Heads up: Local register allocator going away

I just changed the default register allocator for -O0 builds to the fast allocator.

This means that the local register allocator is not used anymore, and since it does more or less the same as the fast allocator, there is no reason to keep it around.

I am going to delete it in a week or two.

If you are using the local register allocator, please try switching to the fast allocator and report any bugs you find.

Thanks,
/jakob

Tried it, and it seems to break quite a big chunk of our tests on SPU :slight_smile:

Before r103488 ("Mostly rewrite RegAllocFast") there was no problem.

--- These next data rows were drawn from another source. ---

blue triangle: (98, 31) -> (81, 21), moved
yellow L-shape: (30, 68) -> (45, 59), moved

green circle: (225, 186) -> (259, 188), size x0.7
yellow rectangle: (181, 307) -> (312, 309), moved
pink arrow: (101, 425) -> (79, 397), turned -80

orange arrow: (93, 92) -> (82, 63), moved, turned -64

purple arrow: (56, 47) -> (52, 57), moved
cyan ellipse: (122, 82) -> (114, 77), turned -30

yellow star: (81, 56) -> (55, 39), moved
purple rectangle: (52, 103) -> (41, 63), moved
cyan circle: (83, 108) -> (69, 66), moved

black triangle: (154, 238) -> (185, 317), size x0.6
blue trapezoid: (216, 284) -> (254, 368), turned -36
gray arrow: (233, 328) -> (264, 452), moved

But with r103488, I get a:
llvm/lib/CodeGen/RegisterScavenging.cpp:196: void
llvm::RegScavenger::forward(): Assertion `SubUsed && "Using an undefined
register!"' failed.

In r103685 ("More asserts around physreg uses") the error changed to:
llvm/lib/CodeGen/RegAllocFast.cpp:629:
void<unnamed>::RAFast::AllocateBasicBlock(llvm::MachineBasicBlock&):
Assertion `PhysRegState[Reg] <= regReserved && "Using clobbered
physreg"' failed.

And with latest it is now:
Instruction uses an allocated register
UNREACHABLE executed
at /home/kraiskil/llvm/svn-clean/llvm/lib/CodeGen/RegAllocFast.cpp:302!

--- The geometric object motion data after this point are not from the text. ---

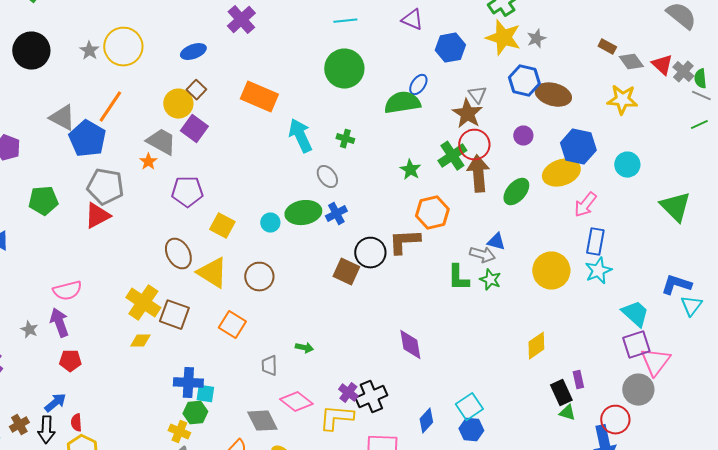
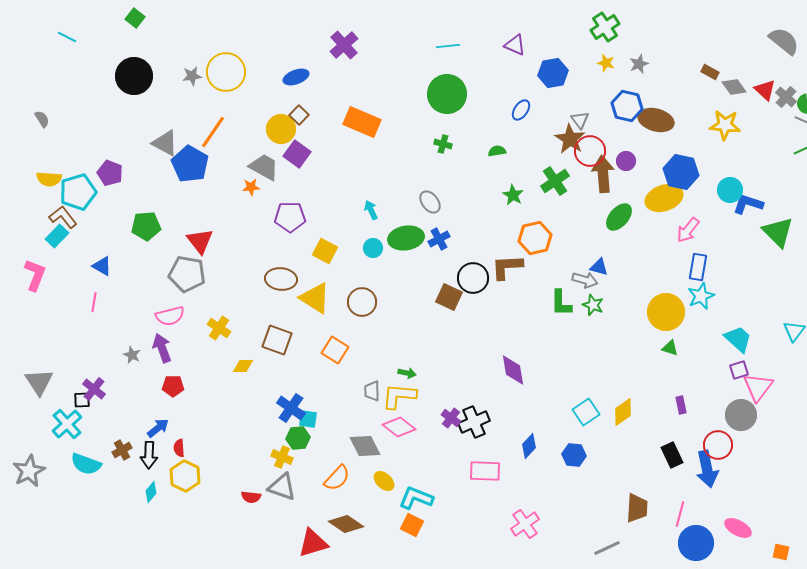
yellow star: (503, 38) -> (606, 63), size x0.5
gray star: (89, 51) -> (192, 76), turned 30
green semicircle: (402, 103) -> (497, 151), moved, size x0.5
cyan arrow: (300, 136) -> (371, 210), moved, size x0.6
green cross: (345, 139) -> (443, 144), moved
red circle: (474, 145) -> (590, 151), moved
orange star: (148, 162) -> (251, 187), turned 30
brown arrow: (478, 174) -> (603, 174), moved
gray pentagon: (105, 187) -> (187, 274), moved
red triangle: (97, 216) -> (200, 241), turned -40
brown ellipse: (178, 254) -> (281, 279), turned -56
yellow circle: (551, 271) -> (666, 312), moved
blue L-shape: (676, 285) -> (748, 204), moved
yellow cross: (143, 303) -> (219, 328), moved, size x0.7
purple square: (636, 345) -> (739, 370), size x0.7
yellow diamond: (536, 346) -> (623, 412), moved
blue cross: (188, 383) -> (291, 408), turned 32
black rectangle: (561, 393) -> (672, 455), moved
cyan square: (469, 407) -> (586, 412), moved
green triangle: (567, 413) -> (670, 348), moved
yellow L-shape: (336, 418) -> (399, 396), moved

This is probably in the SPU backend, as all (most) other backends
compile the example just fine? Where do I start to look if I want to fix
this? I can file a PR if this is not in the SPU backend.

kalle

P.s. This is a simplification of programs that crash:

declare [8 x [8 x float]]* @extFunc()
define void @testFunc() {
  %sl8_5 = tail call [8 x [8 x float]]* @extFunc()
  br label %Entry
Entry:
  %idx = phi i64 [ 0, %0 ], [ %next, %Entry ]
  %scevgep = getelementptr [8 x [8 x float]]* %sl8_5, i64 0, i64 %idx,
i64 0
  %next = add i64 %idx, 1
  %exitcond = icmp eq i64 %next, 8
  br i1 %exitcond, label %Exit, label %Entry
Exit:
  ret void
}
(Sorry for the cluttered simpification: removing any of the call,
getelementpointer or loop removes the llc crash)

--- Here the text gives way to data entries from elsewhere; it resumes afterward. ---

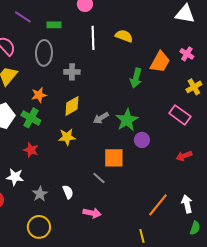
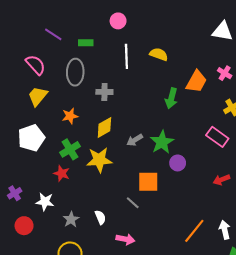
green cross: (31, 118) -> (70, 149), moved, turned 30
yellow star: (67, 137) -> (99, 160), size x1.4

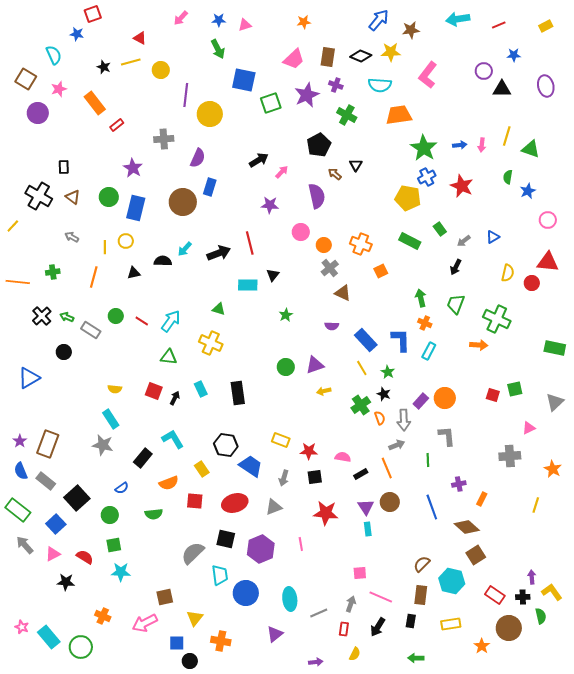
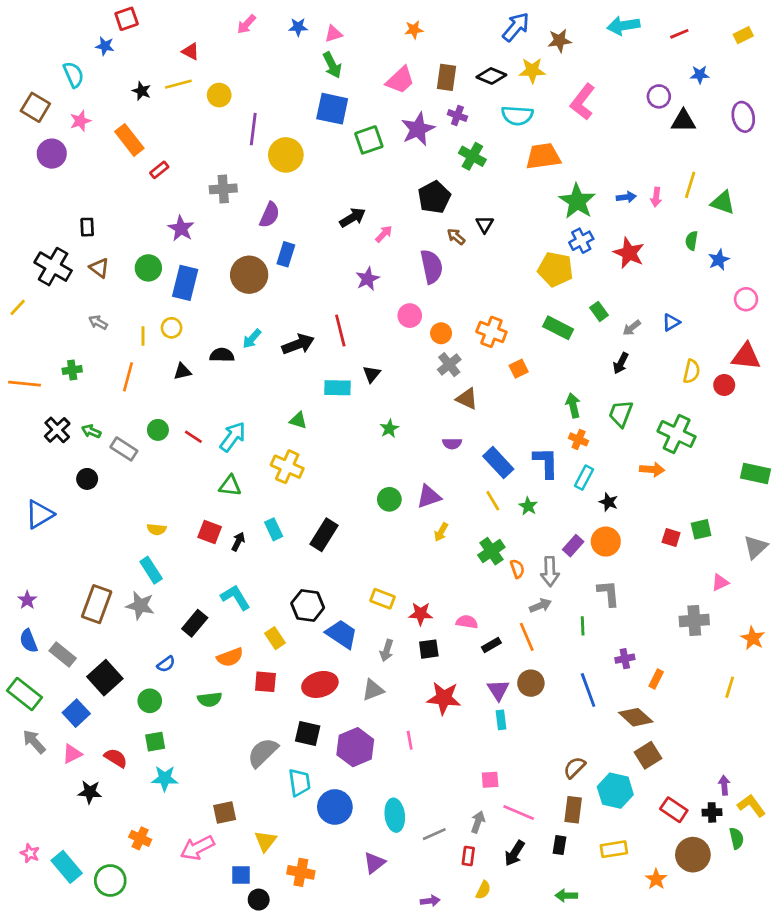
green arrow: (218, 49) -> (332, 65), moved
purple star: (270, 205) -> (368, 279), turned -30
yellow arrow: (324, 391) -> (441, 532), turned -48
black rectangle: (238, 393) -> (324, 535), turned 40
black star: (384, 394) -> (608, 502), moved
brown rectangle: (48, 444) -> (97, 604), moved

In my target the CALL instruction change the link Register %LR
In the target InstrInfo.td I have "Defs=[LR]" on the CALL instruction
definition to handle that.

So your CALL instructions are clobbering your callee-saved registers, eh? :wink:

It works well with others registers allocators: when there is a call
they mark LR used in the function with MRI->addPhysRegsUsed(UsedInInstr);
and LR is callee saved correctly during prolog/epilog insertion.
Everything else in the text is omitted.